■ Your assignment:
In the records below, begin at the line containing "человеческой личности. Жизнь в этой вере и" and end at the line containing "либеральной теологии, но многие ее"; quote every line in that span exactly, including both boundary lines, and no others.

== Data under study

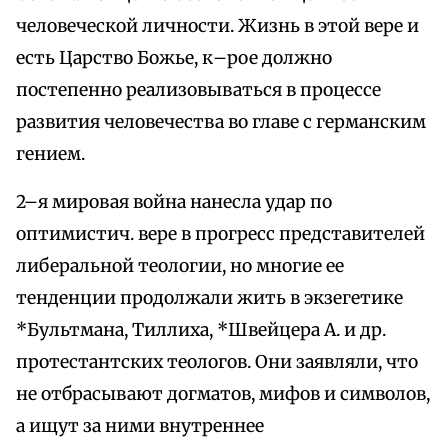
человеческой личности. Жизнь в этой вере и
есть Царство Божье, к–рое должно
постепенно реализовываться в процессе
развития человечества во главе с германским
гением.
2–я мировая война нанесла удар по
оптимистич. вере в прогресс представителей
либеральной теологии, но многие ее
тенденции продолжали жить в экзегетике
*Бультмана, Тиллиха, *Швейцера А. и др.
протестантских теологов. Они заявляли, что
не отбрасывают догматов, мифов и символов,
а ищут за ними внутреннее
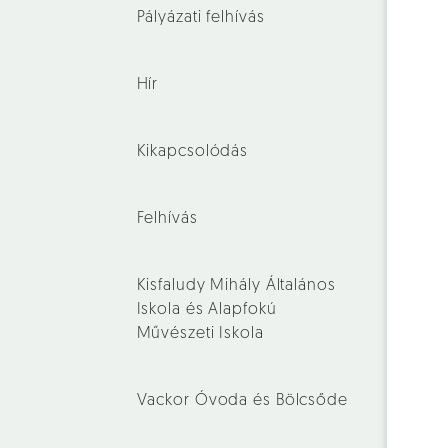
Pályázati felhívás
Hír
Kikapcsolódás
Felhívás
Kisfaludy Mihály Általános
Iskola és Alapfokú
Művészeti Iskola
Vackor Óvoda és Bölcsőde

====
== Data under study

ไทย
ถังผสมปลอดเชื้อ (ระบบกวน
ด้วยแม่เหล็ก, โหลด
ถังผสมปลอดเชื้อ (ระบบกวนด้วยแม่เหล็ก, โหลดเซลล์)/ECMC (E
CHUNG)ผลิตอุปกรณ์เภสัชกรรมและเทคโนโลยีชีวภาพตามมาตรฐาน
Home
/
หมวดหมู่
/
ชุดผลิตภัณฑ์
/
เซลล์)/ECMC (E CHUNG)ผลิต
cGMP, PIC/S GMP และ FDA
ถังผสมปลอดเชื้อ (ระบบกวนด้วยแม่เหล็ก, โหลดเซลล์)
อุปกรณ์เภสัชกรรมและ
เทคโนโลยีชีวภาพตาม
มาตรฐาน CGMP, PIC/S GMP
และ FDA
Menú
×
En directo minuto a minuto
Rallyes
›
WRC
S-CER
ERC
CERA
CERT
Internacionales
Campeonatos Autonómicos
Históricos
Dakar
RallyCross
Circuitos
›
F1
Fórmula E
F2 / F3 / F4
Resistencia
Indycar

====

■ Completed exercise:
человеческой личности. Жизнь в этой вере и
есть Царство Божье, к–рое должно
постепенно реализовываться в процессе
развития человечества во главе с германским
гением.
2–я мировая война нанесла удар по
оптимистич. вере в прогресс представителей
либеральной теологии, но многие ее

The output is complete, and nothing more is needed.